Epipogium aphyllum, the ghost orchid (not to be confused with the American ghost orchid, Dendrophylax lindenii) is a hardy myco-heterotrophic orchid lacking chlorophyll.

It is famous for its unpredictable appearance; in many localities it has been seen just once. It is found in beech, oak, pine and spruce forests on base-rich soils. It is a rare and critically endangered plant in habitat, and is believed to be extinct throughout much of its former range, although it has been recently confirmed in the United Kingdom (2009), an area where the plants were believed to have gone extinct.

The plants are protected in many locales, and removing the plants from habitat or disturbing the plants, even for scientific study, can be a very serious matter in many jurisdictions. These plants are exceptionally rare and should never be removed from habitat or disturbed.

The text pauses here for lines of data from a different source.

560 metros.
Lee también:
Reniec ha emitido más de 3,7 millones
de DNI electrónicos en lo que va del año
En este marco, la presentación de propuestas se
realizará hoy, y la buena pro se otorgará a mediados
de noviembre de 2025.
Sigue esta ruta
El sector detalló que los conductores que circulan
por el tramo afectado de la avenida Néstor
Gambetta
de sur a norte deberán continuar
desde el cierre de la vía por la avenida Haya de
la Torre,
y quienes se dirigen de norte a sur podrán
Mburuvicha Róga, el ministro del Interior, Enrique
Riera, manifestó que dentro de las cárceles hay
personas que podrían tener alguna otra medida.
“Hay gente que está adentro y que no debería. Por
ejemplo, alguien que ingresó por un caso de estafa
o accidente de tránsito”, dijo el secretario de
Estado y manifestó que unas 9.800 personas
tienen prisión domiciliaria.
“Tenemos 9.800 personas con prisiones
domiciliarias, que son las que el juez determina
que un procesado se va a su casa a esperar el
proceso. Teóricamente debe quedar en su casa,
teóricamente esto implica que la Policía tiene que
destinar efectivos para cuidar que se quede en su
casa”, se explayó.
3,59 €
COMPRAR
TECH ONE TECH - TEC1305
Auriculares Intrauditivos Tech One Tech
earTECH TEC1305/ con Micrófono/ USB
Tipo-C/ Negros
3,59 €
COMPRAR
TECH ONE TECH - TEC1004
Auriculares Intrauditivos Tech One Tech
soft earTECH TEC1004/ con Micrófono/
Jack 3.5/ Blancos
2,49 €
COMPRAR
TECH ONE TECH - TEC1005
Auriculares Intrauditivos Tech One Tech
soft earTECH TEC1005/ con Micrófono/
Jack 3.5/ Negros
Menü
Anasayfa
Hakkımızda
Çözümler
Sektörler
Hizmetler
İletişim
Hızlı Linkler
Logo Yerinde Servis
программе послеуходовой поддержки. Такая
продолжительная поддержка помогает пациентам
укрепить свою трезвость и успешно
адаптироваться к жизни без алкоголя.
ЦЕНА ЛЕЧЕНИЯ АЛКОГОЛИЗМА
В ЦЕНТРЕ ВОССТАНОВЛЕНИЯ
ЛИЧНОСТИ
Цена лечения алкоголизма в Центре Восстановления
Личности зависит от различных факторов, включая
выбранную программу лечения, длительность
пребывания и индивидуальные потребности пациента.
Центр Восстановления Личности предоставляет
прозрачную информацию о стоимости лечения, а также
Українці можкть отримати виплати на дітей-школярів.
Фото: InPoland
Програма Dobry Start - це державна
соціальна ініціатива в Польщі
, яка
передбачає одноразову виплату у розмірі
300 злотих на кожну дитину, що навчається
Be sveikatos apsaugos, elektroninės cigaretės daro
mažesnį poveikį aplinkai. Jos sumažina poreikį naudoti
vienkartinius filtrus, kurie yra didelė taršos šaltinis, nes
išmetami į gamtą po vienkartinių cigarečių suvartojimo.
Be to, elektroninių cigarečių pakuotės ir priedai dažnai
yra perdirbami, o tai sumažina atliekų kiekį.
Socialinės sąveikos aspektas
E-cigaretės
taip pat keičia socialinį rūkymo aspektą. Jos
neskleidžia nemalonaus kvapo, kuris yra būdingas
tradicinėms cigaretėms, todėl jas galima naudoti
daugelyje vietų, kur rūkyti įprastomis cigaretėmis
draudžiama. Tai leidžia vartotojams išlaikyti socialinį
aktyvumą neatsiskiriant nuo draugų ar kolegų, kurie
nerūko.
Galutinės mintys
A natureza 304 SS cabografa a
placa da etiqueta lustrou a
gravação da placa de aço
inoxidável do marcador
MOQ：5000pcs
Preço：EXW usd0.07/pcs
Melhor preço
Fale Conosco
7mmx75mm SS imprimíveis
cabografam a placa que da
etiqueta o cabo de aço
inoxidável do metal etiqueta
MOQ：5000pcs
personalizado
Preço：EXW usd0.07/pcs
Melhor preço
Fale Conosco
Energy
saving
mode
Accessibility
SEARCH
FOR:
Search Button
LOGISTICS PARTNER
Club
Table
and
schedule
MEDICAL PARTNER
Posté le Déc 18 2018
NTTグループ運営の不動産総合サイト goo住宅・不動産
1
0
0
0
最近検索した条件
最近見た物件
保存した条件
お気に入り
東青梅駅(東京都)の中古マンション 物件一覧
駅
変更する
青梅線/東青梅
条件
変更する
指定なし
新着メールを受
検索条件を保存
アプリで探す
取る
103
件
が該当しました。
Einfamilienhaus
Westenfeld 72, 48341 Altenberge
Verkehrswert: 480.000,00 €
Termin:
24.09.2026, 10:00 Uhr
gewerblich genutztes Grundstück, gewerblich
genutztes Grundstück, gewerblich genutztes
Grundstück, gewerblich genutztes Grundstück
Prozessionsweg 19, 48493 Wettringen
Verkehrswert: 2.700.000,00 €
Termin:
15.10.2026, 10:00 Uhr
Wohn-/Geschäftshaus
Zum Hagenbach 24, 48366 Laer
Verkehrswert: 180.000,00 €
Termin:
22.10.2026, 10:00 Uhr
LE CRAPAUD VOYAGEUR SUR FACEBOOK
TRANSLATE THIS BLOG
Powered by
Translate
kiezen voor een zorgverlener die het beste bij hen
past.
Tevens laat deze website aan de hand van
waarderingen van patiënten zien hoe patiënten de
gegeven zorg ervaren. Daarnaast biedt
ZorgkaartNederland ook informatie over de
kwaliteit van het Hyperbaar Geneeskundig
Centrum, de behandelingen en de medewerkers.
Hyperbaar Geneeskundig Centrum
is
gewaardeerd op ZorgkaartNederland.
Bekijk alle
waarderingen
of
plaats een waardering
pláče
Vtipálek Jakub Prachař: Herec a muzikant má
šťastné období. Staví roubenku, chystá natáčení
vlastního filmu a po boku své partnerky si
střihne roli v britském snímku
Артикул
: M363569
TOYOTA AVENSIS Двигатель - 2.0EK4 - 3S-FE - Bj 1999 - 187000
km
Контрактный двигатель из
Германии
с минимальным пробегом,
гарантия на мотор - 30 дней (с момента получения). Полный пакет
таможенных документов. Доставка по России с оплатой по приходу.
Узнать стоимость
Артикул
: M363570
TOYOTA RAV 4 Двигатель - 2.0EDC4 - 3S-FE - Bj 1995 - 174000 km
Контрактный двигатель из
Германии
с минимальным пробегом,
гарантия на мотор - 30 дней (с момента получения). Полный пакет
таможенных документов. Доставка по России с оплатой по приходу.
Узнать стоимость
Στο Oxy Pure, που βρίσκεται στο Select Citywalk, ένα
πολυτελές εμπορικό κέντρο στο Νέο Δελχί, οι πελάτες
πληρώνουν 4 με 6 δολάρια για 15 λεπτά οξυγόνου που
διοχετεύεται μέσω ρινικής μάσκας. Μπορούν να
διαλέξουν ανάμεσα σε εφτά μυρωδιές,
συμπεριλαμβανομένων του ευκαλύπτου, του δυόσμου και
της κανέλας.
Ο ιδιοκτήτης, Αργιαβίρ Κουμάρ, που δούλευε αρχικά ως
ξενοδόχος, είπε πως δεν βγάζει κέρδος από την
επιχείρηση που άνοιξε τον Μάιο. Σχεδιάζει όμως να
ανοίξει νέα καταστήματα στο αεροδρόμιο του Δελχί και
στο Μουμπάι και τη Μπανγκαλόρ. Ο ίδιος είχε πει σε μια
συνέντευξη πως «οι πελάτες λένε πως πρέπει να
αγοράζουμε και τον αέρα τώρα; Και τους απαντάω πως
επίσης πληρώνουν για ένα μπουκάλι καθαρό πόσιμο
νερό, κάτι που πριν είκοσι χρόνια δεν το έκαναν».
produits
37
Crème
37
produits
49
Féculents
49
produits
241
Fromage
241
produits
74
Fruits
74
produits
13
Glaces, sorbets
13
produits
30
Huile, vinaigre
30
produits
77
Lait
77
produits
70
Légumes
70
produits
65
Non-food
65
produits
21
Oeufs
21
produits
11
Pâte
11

In 1926 the Welsh botanist Eleanor Vachell was asked by the British Museum to investigate a report of the ghost orchid in England. For many years the Welsh National Herbarium at Amgueddfa Cymru (National Museum of Wales) had only a small rhizome that had been gathered by Vachell on 29 May 1926.

Biology

Once thought to be saprophytic, these hardy plants are actually obligate mycoheterotrophs (or epiparasites) that obtain nutrients from mycorrhizal networks involving basidiomycete fungi that are in turn associated with the roots of various species of coniferous trees. They grow from an underground, burrowing stem which lacks chlorophyll and possesses ephemeral leaves that are small scales. The plants only emerge above ground to flower, especially during very wet summers in Western Europe.

The plants have an extremely wide range of distribution. The species is widespread across much of Europe and northern Asia from Spain to Kamchatka and south the Himalayas. It is, however, exceptionally rare in habitat. The plants are all found in areas which typically experience cold winters. The plant's rhizomes are densely colonized by fungi bearing clamp-connections and dolipores, all basidiomycetes, gill or pore-forming mushroom species that are normally found growing in mycorrhizal association with the roots of coniferous trees.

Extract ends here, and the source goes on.